From this model, we also observed that our SNAP data, as well as the categorical variables we created for AZ, CO, CT, FL, GA, ME, MA, MS, RI, TX, UT all have p-values > 0.05, meaning that there is no statistically significant relationship between these variables and our target variable (life expectancy).
We visualized the model’s predictions versus the true y-values from our test dataset to evaluate how accurate our model is, and got a MSE of 0.17352770075852306 and RMSE of 0.4165665622184803.
After running a linear regression with sklearn, we got the same R-squared value (0.799) and found no predictive difference between the libraries.
FEATURE SELECTION & FURTHER ENGINEERING
After running the initial linear regression model (using Scikit-Learn), we did some feature selection and engineering, starting with the wrapper method to select the top features of our model. Then we used two filter methods
- Variance Threshold
- Univariate Feature Selection
Further Feature Engineering
Using polynomial terms to add features to the model we ended with 1,539 features. This model is raised the R-squared value, but decreased the adjusted R-squared value.

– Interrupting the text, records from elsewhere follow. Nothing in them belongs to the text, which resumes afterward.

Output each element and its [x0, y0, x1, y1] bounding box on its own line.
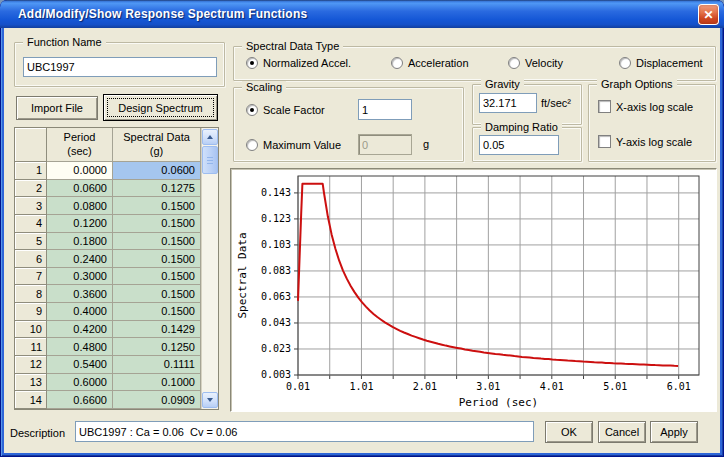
row-number-button[interactable]: 2	[15, 180, 47, 198]
period-cell[interactable]: 0.5400	[47, 356, 113, 374]
maximum-value-option[interactable]: Maximum Value	[246, 139, 341, 151]
radio-icon[interactable]	[508, 57, 520, 69]
spectral-data-cell[interactable]: 0.1500	[113, 285, 201, 303]
period-cell[interactable]: 0.3000	[47, 268, 113, 286]
table-row: 120.54000.1111	[15, 356, 201, 374]
svg-text:1.01: 1.01	[349, 381, 373, 392]
spectral-data-cell[interactable]: 0.1500	[113, 303, 201, 321]
function-name-input[interactable]	[23, 57, 217, 77]
cancel-button[interactable]: Cancel	[598, 421, 646, 443]
table-row: 50.18000.1500	[15, 233, 201, 251]
maximum-value-unit-label: g	[423, 138, 429, 150]
row-number-button[interactable]: 4	[15, 215, 47, 233]
spectral-data-cell[interactable]: 0.1429	[113, 321, 201, 339]
row-number-button[interactable]: 6	[15, 250, 47, 268]
maximum-value-radio[interactable]	[246, 139, 258, 151]
row-number-button[interactable]: 12	[15, 356, 47, 374]
spectral-type-option-label: Displacement	[636, 57, 703, 69]
dialog-body: Function Name Import File Design Spectru…	[4, 28, 720, 453]
gravity-input[interactable]	[479, 93, 537, 113]
spectral-data-cell[interactable]: 0.1500	[113, 250, 201, 268]
row-number-button[interactable]: 9	[15, 303, 47, 321]
period-cell[interactable]: 0.6600	[47, 391, 113, 409]
scale-factor-label: Scale Factor	[263, 104, 325, 116]
period-cell[interactable]: 0.4200	[47, 321, 113, 339]
period-cell[interactable]: 0.4800	[47, 338, 113, 356]
period-cell[interactable]: 0.6000	[47, 374, 113, 392]
apply-button[interactable]: Apply	[650, 421, 698, 443]
row-number-button[interactable]: 3	[15, 197, 47, 215]
radio-icon[interactable]	[246, 57, 258, 69]
period-column-header: Period (sec)	[47, 128, 113, 162]
window-title: Add/Modify/Show Response Spectrum Functi…	[0, 7, 307, 21]
scroll-up-button[interactable]	[202, 129, 218, 145]
damping-ratio-group-label: Damping Ratio	[481, 121, 562, 134]
period-cell[interactable]: 0.2400	[47, 250, 113, 268]
period-cell[interactable]: 0.1200	[47, 215, 113, 233]
table-row: 90.40000.1500	[15, 303, 201, 321]
table-row: 40.12000.1500	[15, 215, 201, 233]
ok-button[interactable]: OK	[545, 421, 593, 443]
design-spectrum-button[interactable]: Design Spectrum	[103, 94, 218, 121]
table-scrollbar[interactable]	[201, 128, 218, 409]
spectral-data-cell[interactable]: 0.1500	[113, 197, 201, 215]
function-name-group: Function Name	[14, 42, 225, 87]
svg-text:0.143: 0.143	[261, 187, 291, 198]
y-log-option[interactable]: Y-axis log scale	[598, 135, 692, 148]
spectral-type-option[interactable]: Acceleration	[391, 57, 469, 69]
corner-header-cell	[15, 128, 47, 162]
spectral-data-cell[interactable]: 0.1500	[113, 215, 201, 233]
scrollbar-thumb[interactable]	[202, 146, 218, 174]
period-cell[interactable]: 0.3600	[47, 285, 113, 303]
y-log-label: Y-axis log scale	[616, 136, 692, 148]
spectral-data-cell[interactable]: 0.0909	[113, 391, 201, 409]
spectral-data-cell[interactable]: 0.1500	[113, 233, 201, 251]
scaling-group: Scaling Scale Factor Maximum Value g	[233, 87, 464, 162]
row-number-button[interactable]: 13	[15, 374, 47, 392]
spectral-type-option-label: Normalized Accel.	[263, 57, 351, 69]
scale-factor-input[interactable]	[358, 99, 412, 120]
row-number-button[interactable]: 7	[15, 268, 47, 286]
svg-text:5.01: 5.01	[603, 381, 627, 392]
row-number-button[interactable]: 14	[15, 391, 47, 409]
spectral-type-option[interactable]: Displacement	[619, 57, 703, 69]
table-row: 110.48000.1250	[15, 338, 201, 356]
row-number-button[interactable]: 1	[15, 162, 47, 180]
spectral-data-cell[interactable]: 0.1111	[113, 356, 201, 374]
close-button[interactable]: ✕	[698, 4, 719, 25]
period-cell[interactable]: 0.0600	[47, 180, 113, 198]
period-cell[interactable]: 0.1800	[47, 233, 113, 251]
spectral-type-option-label: Acceleration	[408, 57, 469, 69]
svg-text:3.01: 3.01	[476, 381, 500, 392]
row-number-button[interactable]: 11	[15, 338, 47, 356]
period-cell[interactable]: 0.0800	[47, 197, 113, 215]
spectral-data-cell[interactable]: 0.1275	[113, 180, 201, 198]
import-file-button[interactable]: Import File	[16, 96, 98, 120]
row-number-button[interactable]: 8	[15, 285, 47, 303]
description-input[interactable]	[75, 421, 534, 442]
radio-icon[interactable]	[391, 57, 403, 69]
scroll-down-button[interactable]	[202, 392, 218, 408]
damping-ratio-input[interactable]	[479, 135, 559, 155]
spectral-data-cell[interactable]: 0.1000	[113, 374, 201, 392]
spectral-data-cell[interactable]: 0.1250	[113, 338, 201, 356]
spectral-data-cell[interactable]: 0.0600	[113, 162, 201, 180]
row-number-button[interactable]: 10	[15, 321, 47, 339]
period-cell[interactable]: 0.0000	[47, 162, 113, 180]
row-number-button[interactable]: 5	[15, 233, 47, 251]
x-log-checkbox[interactable]	[598, 100, 611, 113]
period-cell[interactable]: 0.4000	[47, 303, 113, 321]
scale-factor-radio[interactable]	[246, 104, 258, 116]
svg-text:0.003: 0.003	[261, 369, 291, 380]
spectral-type-option[interactable]: Normalized Accel.	[246, 57, 351, 69]
table-row: 130.60000.1000	[15, 374, 201, 392]
spectral-data-cell[interactable]: 0.1500	[113, 268, 201, 286]
y-log-checkbox[interactable]	[598, 135, 611, 148]
description-label: Description	[10, 427, 65, 439]
scale-factor-option[interactable]: Scale Factor	[246, 104, 325, 116]
table-row: 10.00000.0600	[15, 162, 201, 180]
damping-ratio-group: Damping Ratio	[472, 127, 582, 162]
spectral-type-option[interactable]: Velocity	[508, 57, 563, 69]
radio-icon[interactable]	[619, 57, 631, 69]
x-log-option[interactable]: X-axis log scale	[598, 100, 693, 113]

Using the "Least Absolute Shrinkage and Selection Operator" or LASSO to fit a model. LASSO is similar to Ordinary Least Squares although it performs both L1 regularization and selects features. We tried several alpha values (which is the constant that multiplies the L1 term) to optimize for the best R-squared value. An interesting note, if alpha is equal to 0, then the model is functionally a Ordinary Least Squares model, which was one of our better performing models.
This graphs shows the features LASSO kept and their corresponding weight in the model.
The initial linear regression using Sklearn is the best performing model with a R-squared value of .799 and a Test Mean Squared Error of .174.
We would like to add more features to increase the predictive power of our model (including Medicare, Educational Attainment, and Small Area Income), however we were not able to find data sets for either 2010 or for a county level in 2010. Also, we could further feature engineer by incorporating polynomial features into other regression models.